Sur l’emploi de son fiston, il n’y a pas grand-chose à dire. Il l’aurait fait bosser pour de vrai, pour une rémunération à peu près raisonnable, et tout juste peut-on lui reprocher un chouia de tartufferie pour ne pas l’avoir mentionné lorsqu’il pourfendait les travaux d’aiguilles de Penelope, qui comme chez Homère, ne laissaient guère de traces.

Sur son histoire immobilière, en revanche, c’est plus ambigu. Pour ce que l’on en sait à ce stade, l’épouse du ministre aurait fait l’acquisition d’un local après avoir reçu l’assurance que les traites et la mise en conformité en seraient intégralement prises en charge par les Mutuelles de Bretagne, une structure dont Ferrand était alors le boss.

Le couple se serait donc constitué un élément de patrimoine sans investir un kopeck, le Crédit agricole n’ayant pas hésité à financer 100 % d’une transaction aussi solidement garantie. On nous dit que, de toutes les propositions étudiées par le conseil d’administration, celle de madame Ferrand était la meilleure, au plan pratique comme au plan financier, et c’est possible, mais n’importe quel clampin serait capable, une fois les termes d’un appel d’offre connus et l’assurance de l’emporter gravée dans le marbre, de créer une SCI de circonstances, de dénicher un local et d’obtenir un prêt susceptibles de rentrer dans les clous...
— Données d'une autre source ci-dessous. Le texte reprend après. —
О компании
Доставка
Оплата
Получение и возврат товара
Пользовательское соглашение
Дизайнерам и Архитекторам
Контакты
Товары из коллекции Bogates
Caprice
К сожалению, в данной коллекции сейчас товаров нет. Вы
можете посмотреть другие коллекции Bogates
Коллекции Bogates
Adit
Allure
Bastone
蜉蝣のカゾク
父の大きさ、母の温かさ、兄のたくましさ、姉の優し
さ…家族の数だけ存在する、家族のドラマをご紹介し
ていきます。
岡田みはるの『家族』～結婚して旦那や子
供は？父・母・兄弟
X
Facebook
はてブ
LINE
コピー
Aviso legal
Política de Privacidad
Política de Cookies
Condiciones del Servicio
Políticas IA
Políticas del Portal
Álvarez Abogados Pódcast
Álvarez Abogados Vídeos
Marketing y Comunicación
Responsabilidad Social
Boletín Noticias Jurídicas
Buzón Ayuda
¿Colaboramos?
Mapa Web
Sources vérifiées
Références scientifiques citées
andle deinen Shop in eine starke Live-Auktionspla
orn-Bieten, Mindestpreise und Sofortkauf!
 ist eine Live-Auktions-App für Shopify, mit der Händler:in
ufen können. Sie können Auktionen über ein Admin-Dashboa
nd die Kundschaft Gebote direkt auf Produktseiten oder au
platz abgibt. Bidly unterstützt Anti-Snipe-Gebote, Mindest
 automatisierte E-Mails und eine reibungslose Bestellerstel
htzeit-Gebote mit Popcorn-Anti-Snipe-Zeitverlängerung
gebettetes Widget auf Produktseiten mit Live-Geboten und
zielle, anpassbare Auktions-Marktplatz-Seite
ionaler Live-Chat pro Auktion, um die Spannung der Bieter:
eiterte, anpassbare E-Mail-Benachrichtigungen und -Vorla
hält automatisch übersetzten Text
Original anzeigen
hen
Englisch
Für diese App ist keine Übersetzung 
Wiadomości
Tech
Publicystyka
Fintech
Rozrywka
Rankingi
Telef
Et quand bien même Richard Ferrand n’aurait pas directement participé à la décision, on imagine que les administrateurs avaient une petite idée de l’identité de la soumissionnaire…
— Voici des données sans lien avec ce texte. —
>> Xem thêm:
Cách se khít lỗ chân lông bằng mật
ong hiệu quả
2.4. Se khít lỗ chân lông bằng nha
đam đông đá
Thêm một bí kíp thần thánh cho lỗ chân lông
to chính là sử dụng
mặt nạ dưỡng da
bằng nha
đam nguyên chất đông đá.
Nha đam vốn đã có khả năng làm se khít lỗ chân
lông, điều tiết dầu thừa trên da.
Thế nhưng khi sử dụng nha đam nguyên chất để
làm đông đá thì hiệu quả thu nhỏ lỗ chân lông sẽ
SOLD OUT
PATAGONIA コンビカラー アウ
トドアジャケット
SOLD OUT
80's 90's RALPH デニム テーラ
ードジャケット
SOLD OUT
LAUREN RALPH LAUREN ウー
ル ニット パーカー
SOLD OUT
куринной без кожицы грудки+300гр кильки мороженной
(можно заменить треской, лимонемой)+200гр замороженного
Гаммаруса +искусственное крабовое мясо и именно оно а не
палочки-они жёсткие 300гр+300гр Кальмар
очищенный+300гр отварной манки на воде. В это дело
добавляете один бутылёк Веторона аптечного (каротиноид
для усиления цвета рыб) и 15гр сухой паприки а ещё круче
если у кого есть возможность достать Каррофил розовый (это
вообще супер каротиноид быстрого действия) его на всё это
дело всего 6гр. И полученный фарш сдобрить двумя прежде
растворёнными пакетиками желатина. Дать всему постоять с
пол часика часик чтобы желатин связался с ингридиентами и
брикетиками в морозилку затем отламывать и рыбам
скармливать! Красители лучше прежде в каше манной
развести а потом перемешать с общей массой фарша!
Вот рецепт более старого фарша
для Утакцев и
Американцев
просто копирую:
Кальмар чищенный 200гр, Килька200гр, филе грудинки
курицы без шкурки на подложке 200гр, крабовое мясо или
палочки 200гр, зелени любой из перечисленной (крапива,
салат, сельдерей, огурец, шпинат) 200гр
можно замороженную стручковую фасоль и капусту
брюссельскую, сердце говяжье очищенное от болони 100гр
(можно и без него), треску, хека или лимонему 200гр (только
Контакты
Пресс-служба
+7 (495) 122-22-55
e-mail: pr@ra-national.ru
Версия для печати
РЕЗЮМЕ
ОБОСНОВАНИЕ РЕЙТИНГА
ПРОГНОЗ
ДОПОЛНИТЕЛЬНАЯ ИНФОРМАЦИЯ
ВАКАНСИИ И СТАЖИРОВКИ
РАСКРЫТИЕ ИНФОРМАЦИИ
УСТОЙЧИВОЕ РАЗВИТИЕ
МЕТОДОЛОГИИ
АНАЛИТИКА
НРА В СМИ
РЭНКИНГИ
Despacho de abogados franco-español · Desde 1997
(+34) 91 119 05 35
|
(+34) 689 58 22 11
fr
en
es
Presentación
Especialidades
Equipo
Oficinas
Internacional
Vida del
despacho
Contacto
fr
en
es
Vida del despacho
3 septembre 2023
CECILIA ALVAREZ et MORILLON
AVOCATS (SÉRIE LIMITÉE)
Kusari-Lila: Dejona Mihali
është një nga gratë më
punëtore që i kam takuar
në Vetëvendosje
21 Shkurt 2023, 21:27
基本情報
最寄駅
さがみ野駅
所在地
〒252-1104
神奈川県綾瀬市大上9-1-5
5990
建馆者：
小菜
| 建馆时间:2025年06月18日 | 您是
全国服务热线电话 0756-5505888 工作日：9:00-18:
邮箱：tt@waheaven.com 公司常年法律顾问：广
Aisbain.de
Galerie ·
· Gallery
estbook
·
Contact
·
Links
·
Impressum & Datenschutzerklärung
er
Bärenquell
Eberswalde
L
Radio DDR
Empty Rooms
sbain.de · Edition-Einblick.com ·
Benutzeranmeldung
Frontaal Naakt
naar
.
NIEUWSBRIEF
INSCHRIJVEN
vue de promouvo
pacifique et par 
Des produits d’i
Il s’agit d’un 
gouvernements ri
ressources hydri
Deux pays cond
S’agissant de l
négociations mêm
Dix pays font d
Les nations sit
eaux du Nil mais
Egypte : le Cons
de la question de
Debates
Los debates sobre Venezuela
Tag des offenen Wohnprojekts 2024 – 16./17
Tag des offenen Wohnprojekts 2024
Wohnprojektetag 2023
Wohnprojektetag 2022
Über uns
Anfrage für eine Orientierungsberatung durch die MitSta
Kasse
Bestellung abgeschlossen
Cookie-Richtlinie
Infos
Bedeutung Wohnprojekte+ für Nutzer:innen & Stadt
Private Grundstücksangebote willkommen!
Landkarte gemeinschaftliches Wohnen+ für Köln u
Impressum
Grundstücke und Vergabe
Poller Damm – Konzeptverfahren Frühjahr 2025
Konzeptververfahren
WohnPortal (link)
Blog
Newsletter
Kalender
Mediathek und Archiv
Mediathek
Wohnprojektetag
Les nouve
Emmanuel Macron peut faire deux choses : ignorer superbement tout ce barouf jusqu’à ce qu’il s’éteigne, au motif que, après tout, cette affaire est ancienne et n’implique pas d’argent public ; remercier chaudement son collaborateur empêtré pour la qualité de ses services et s’en trouver un autre plus cohésif.
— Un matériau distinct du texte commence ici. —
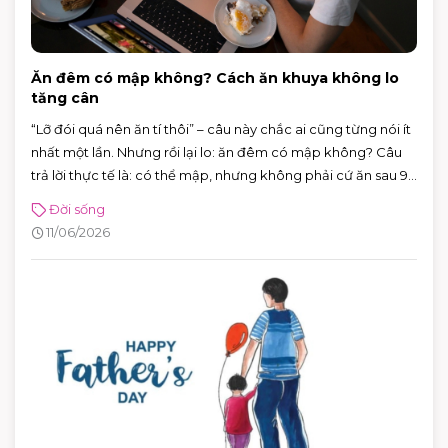
Ăn đêm có mập không? Cách ăn khuya không lo
tăng cân
“Lỡ đói quá nên ăn tí thôi” – câu này chắc ai cũng từng nói ít
nhất một lần. Nhưng rồi lại lo: ăn đêm có mập không? Câu
trả lời thực tế là: có thể mập, nhưng không phải cứ ăn sau 9
giờ là chắc chắn tăng cân.
Đời sống
11/06/2026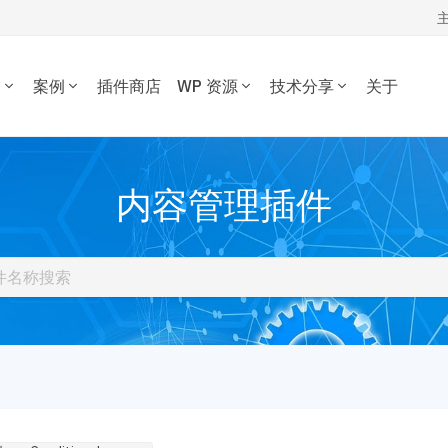
务
案例
插件商店
WP 资源
技术分享
关于
WORDPRESS开发技术分享
我的订单
定制开发
插件开发
主题案例
主题推荐
插件推荐
定制开发一套优质专属的
根据您的需求开发各种功
WordPress开发经验、代码片段，欢
资源下载
插件案例
内容管理插件
电子商务主题
内容管理插件
dPress主题。
WordPress插件。
迎参考交流。
博客杂志主题
SEO/市场营销
退出
公司企业主题
电子商务插件
开发教程
技术专题
优化
主机托管
音乐视频主题
性能优化插件
主题开发分享
安全增强
WordPress网站可以在 1 秒
为您提供或帮您维护专为
学校教育主题
多语言插件
后台开发定制
性能优化加速
速打开。
WordPress优化的服务器
多用途主题
自定义字段/表单
前端开发技巧
WordPress数据库
房产/列表主题
注册登录/用户中心
开发文档手册
WooCommerce开发
O与全站运营
网站管理运营
多语言主题开发
的网站不仅有流量，更有转化。 我们提供从技术维护，内容运营、广告
WP新闻资讯
电子商务和支付
运维的一站式全生命周期服务。
高级插件商店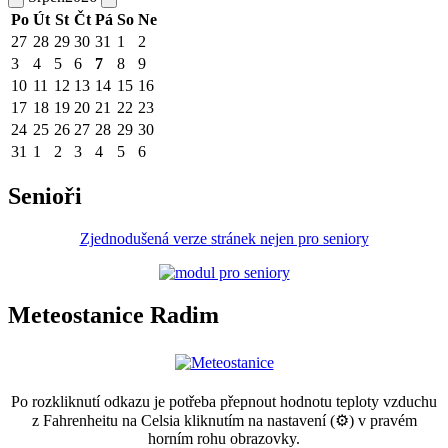
Po
Út
St
Čt
Pá
So
Ne
27
28
29
30
31
1
2
3
4
5
6
7
8
9
10
11
12
13
14
15
16
17
18
19
20
21
22
23
24
25
26
27
28
29
30
31
1
2
3
4
5
6
Senioři
Zjednodušená verze stránek nejen pro seniory
Meteostanice Radim
Po rozkliknutí odkazu je potřeba přepnout hodnotu teploty vzduchu
z Fahrenheitu na Celsia kliknutím na nastavení (⚙) v pravém
horním rohu obrazovky.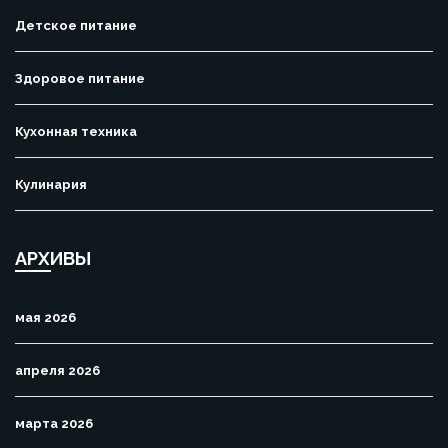
Детское питание
Здоровое питание
Кухонная техника
Кулинария
АРХИВЫ
мая 2026
апреля 2026
марта 2026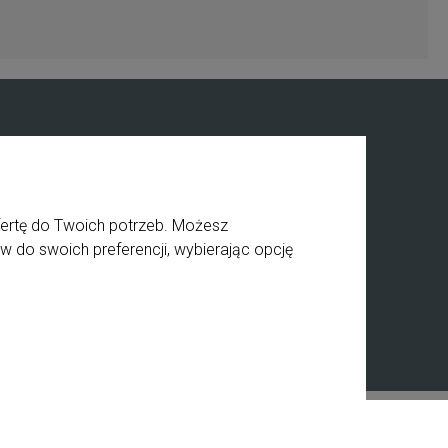
Informacje
O nas
ściowy
Private label
fertę do Twoich potrzeb. Możesz
ia
Kontakt
w do swoich preferencji, wybierając opcję
a
BHP
Receptury
Styl graficzny ShopGadget.pl
Sklep internetowy Shoper.pl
Dans le premier cas, ce serait ternir un parcours sans faute (ou presque) et donner le sentiment que le cliché fatigué du deux poids-deux mesures a encore un bel avenir, ses adversaires n’ayant aucune raison de se priver d’en faire des tonnes jusqu’au second tour des législatives. Mais ça marcherait sans doute. Dans le second, ce serait au contraire apporter une nouvelle preuve que nous avons effectivement changé d’époque, que, quel qu’en soit le prix, le président assure et ne tolère aucune ambiguïté risquant de décrédibiliser son action.

Remercier Ferrand, proche parmi les proches, ce serait sans doute se couper un bras. Mais un bras façon queue de lézard. Un bras qui repousserait, quoi...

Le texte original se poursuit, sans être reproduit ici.